This release contains several major changes, new features, a variety of bugfixes, and expanded user documentation and accompanying example codes. For more information and details about any of the changes listed below, please consult the RAJA documentation for the 0.7.0 release which is linked to our Github project.
Please download the RAJA-0.7.0.tar.gz file above. The others will not work due to the way RAJA uses git submodules.
Major changes include:
- RAJA::forallN methods were marked deprecated in the 0.6.0 release. They have been removed. All applications that contain nested loops and have been using forallN methods should convert them to use the RAJA::kernel interface.
- RAJA::forall methods that take explicit loop bounds rather than segments (e.g., RAJA::forall(beg, end, ...) were marked deprecated in the 0.6.0 release. They have been removed. Hopefully, this will result in faster compile times due to simpler template resolution. Users who have been passing loop bounds directly to forall methods should convert those cases to use RAJA segments instead.
- CUDA execution policies for use in RAJA::kernel policies have been significantly reworked and redefined. The new set of policies are much more flexible and provide improved run time performance.

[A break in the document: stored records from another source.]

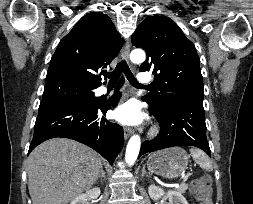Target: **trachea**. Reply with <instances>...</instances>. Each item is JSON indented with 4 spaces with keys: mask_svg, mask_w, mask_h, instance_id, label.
<instances>
[{
    "mask_svg": "<svg viewBox=\"0 0 253 204\" xmlns=\"http://www.w3.org/2000/svg\"><path fill=\"white\" fill-rule=\"evenodd\" d=\"M124 72L126 75L128 81L130 84L134 87H142L141 84L136 80L134 75L132 74L129 66L125 61H121L120 63L117 64L115 70L113 72L107 73L106 77L109 78V86H115L119 80V77L121 73Z\"/></svg>",
    "mask_w": 253,
    "mask_h": 204,
    "instance_id": "3493384b",
    "label": "trachea"
}]
</instances>
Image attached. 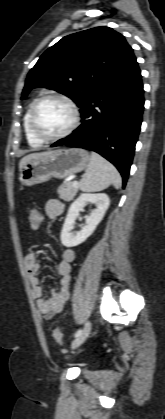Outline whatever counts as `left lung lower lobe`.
Here are the masks:
<instances>
[{"label": "left lung lower lobe", "mask_w": 165, "mask_h": 419, "mask_svg": "<svg viewBox=\"0 0 165 419\" xmlns=\"http://www.w3.org/2000/svg\"><path fill=\"white\" fill-rule=\"evenodd\" d=\"M143 92L133 55L81 108L82 124L51 146L79 147L101 154L116 166L125 186L142 122Z\"/></svg>", "instance_id": "0a47b994"}]
</instances>
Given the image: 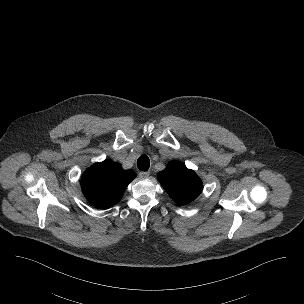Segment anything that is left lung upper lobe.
Masks as SVG:
<instances>
[{
  "mask_svg": "<svg viewBox=\"0 0 304 304\" xmlns=\"http://www.w3.org/2000/svg\"><path fill=\"white\" fill-rule=\"evenodd\" d=\"M158 180L179 205L190 203L202 191L200 178L180 162H170L165 170L158 173Z\"/></svg>",
  "mask_w": 304,
  "mask_h": 304,
  "instance_id": "left-lung-upper-lobe-1",
  "label": "left lung upper lobe"
}]
</instances>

- New, improved support for loop tiling algorithms and support for CPU cache blocking, CUDA GPU thread local data and shared memory is available. This includes RAJA::kernel policy statement types to make tile numbers and local tile indices available in user kernels (TileTCount and ForICount statement types), and a new RAJA::LocalArray type with various CPU and GPU memory policies. Due to these new features, RAJA 'shmemwindow' statements have been removed.
- This release contains expanded documentation and example codes for the RAJA::kernel interface, including loop tiling algorithms and support for CPU cache blocking, CUDA GPU thread local data and shared memory.
Other notable changes include:
- Initial support for OpenMP target execution policies with RAJA::kernel added.
- The RAJA::AtomicRef interface is now consistent with the C++20 std::atomic_ref interface.
- Atomic compare-exchange operations added.
- CUDA reduce policies no longer require a thread-block size parameter.
- New features considered prelimiary with no significant documentation or examples available yet:
- RAJA::statement::Reduce type for use in RAJA::kernel execution policies. This enables the ability to perform reductions and access reduced values inside user kernels.
- Warp-level execution policies added for CUDA.
- Better use of inline directives to improve likelihood of SIMD instruction generation with the Intel compiler.
- Several CHAI integration issues resolved.
- Resolve issue with alignx directive when using XL compiler as host compiler with CUDA.
- Fix issue associated with how XL compiler interprets OpenMP region definition.
- Various tweaks to camp implementation to improve robustness.
- The minimum required version of CMake has changed to 3.8 for all programming model back-ends, except CUDA. The minimum CMake version for CUDA support is 3.9.
- Improved support for clang-cuda compiler. Some features still do not work with that compiler.
- Update NVIDIA cub module to version 1.8.0.
- Enable use of 'BLT_SOURCE_DIR' CMake variable to help prevent conflicts with BLT versions in RAJA and other libraries used in applications.